Location: Los Angeles area
9,323 posts, read 7,269,587 times
Reputation: 16463
Quote:
Originally Posted by Townandcountrygal View Post
I believe the Medicare Advantage Plans will be phased out. For me, losing Humana's Gold Choice Med Advantage Plan is a blessing since I now have an opportunity to buy a traditional Medicare Supplement Plan (Plan F) which will cover all my co-pays and (expensive) Part B excesses.
Under Humana's Gold Choice plan, what were your monthly plan premiums? And your doctor visit co-pays? And then compare those to what you will have to pay for a Medicare Supplement Plan. I don't see how you will come out ahead, unless Humana was screwing you royally to begin with. With my Kaiser Med. Adv. Plan, the monthly premium is $0 and the doctor co-pays are $5. There are basically no "Part B excesses" at Kaiser. Can you please explain what these are?

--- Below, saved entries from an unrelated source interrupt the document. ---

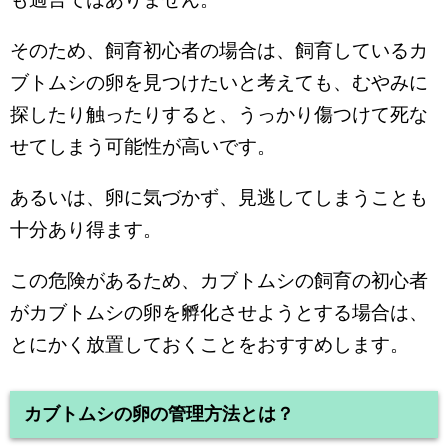
そのため、飼育初心者の場合は、飼育しているカ
ブトムシの卵を見つけたいと考えても、むやみに
探したり触ったりすると、うっかり傷つけて死な
せてしまう可能性が高いです。
あるいは、卵に気づかず、見逃してしまうことも
十分あり得ます。
この危険があるため、カブトムシの飼育の初心者
がカブトムシの卵を孵化させようとする場合は、
とにかく放置しておくことをおすすめします。
カブトムシの卵の管理方法とは？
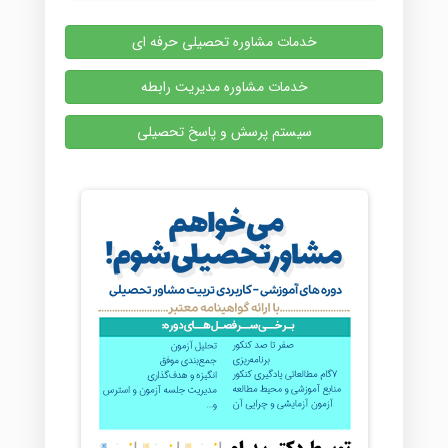
خدمات مشاوره تحصیلی حرفه ای
خدمات مشاوره مدیریت رابطه
سیستم پرسش و پاسخ تحصیلی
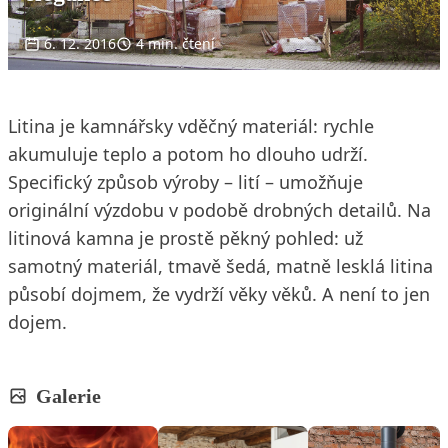
6. 12. 2016
4 min. čtení
Litina je kamnářsky vděčný materiál: rychle
akumuluje teplo a potom ho dlouho udrží.
Specifický způsob výroby – lití – umožňuje
originální výzdobu v podobě drobných detailů. Na
litinová kamna je prostě pěkný pohled: už
samotný materiál, tmavě šedá, matně lesklá litina
působí dojmem, že vydrží věky věků. A není to jen
dojem.
Galerie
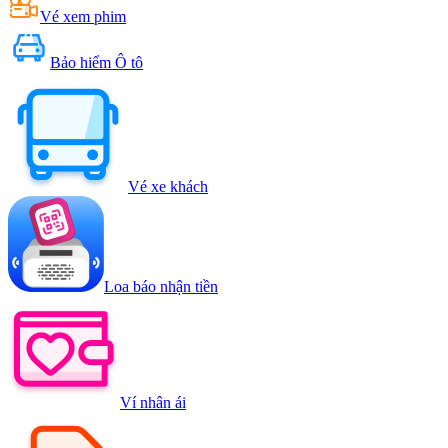
Vé xem phim
Bảo hiểm Ô tô
Vé xe khách
Loa báo nhận tiền
Ví nhân ái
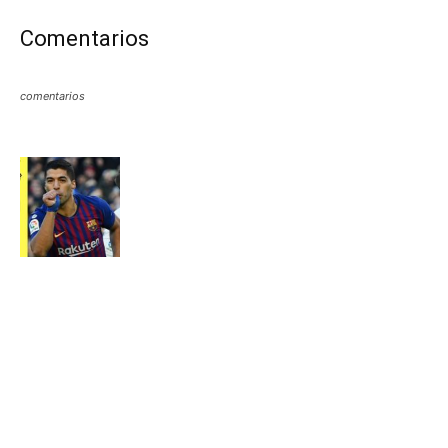
Comentarios
comentarios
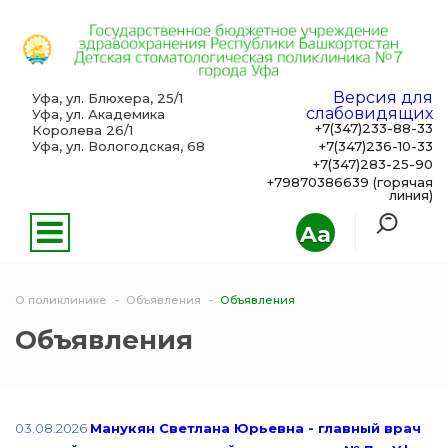
Версия для
Уфа, ул. Блюхера, 25/1
слабовидящих
Уфа, ул. Академика
+7(347)233-88-33
Королева 26/1
Уфа, ул. Вологодская, 68
+7(347)236-10-33
+7(347)283-25-90
+79870386639 (горячая
линия)
Aa
О поликлинике
Объявления
Объявления
Объявления
03.08.2026
Манукян Светлана Юрьевна - главный врач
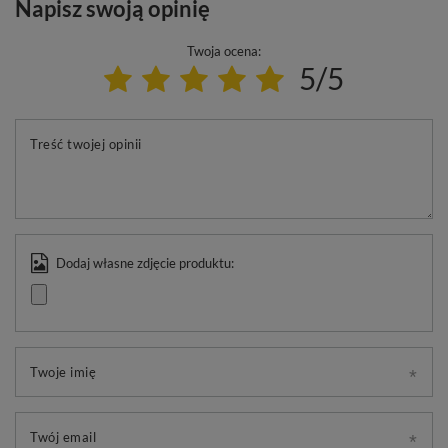
Napisz swoją opinię
Twoja ocena:
5/5
Treść twojej opinii
Dodaj własne zdjęcie produktu:
Twoje imię
Twój email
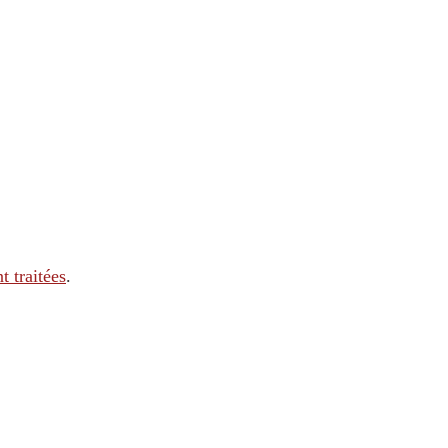
t traitées
.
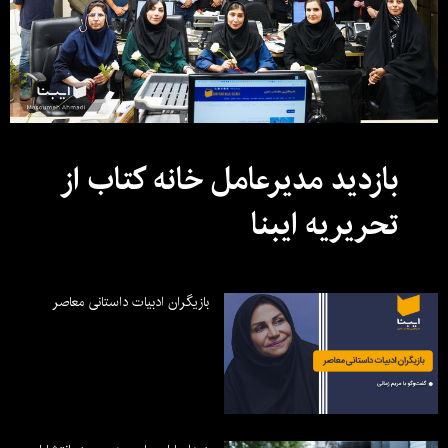
بازدید مدیرعامل خانه کتاب از
تحریریه ایبنا
بازیگران ادبیات داستانی معاصر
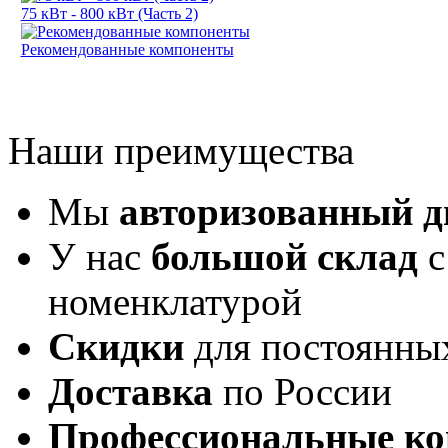
75 кВт - 800 кВт (Часть 2)
Рекомендованные компоненты
Наши преимущества
Мы
авторизованный 
У нас
большой склад
с
номенклатурой
Скидки
для постоянны
Доставка
по России
Профессиональные ко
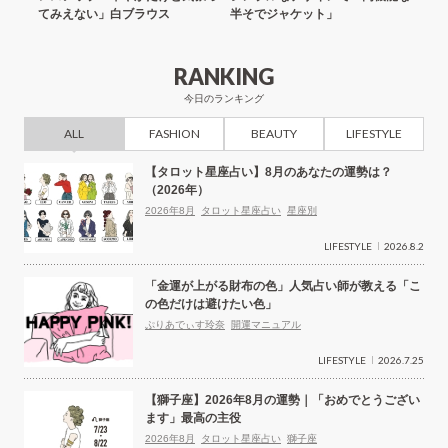
てみえない」白ブラウス
半そでジャケット」
RANKING
今日のランキング
ALL
FASHION
BEAUTY
LIFESTYLE
【タロット星座占い】8月のあなたの運勢は？
（2026年）
2026年8月
タロット星座占い
星座別
LIFESTYLE
2026.8.2
「金運が上がる財布の色」人気占い師が教える「こ
の色だけは避けたい色」
ぷりあでぃす玲奈
開運マニュアル
LIFESTYLE
2026.7.25
【獅子座】2026年8月の運勢｜「おめでとうござい
ます」最高の主役
2026年8月
タロット星座占い
獅子座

Maybe (and I am just guessing here) the reason Humana withdrew its plan was that Medicare called a halt to Humana's price gouging and they were unwilling to accept the still substantial, but lower, profits that are keeping the other plans fat and happy. Anyone with inside info on this please correct me if I'm wrong, as I am truly curious to know why Humana discontinued the Gold Choice plan.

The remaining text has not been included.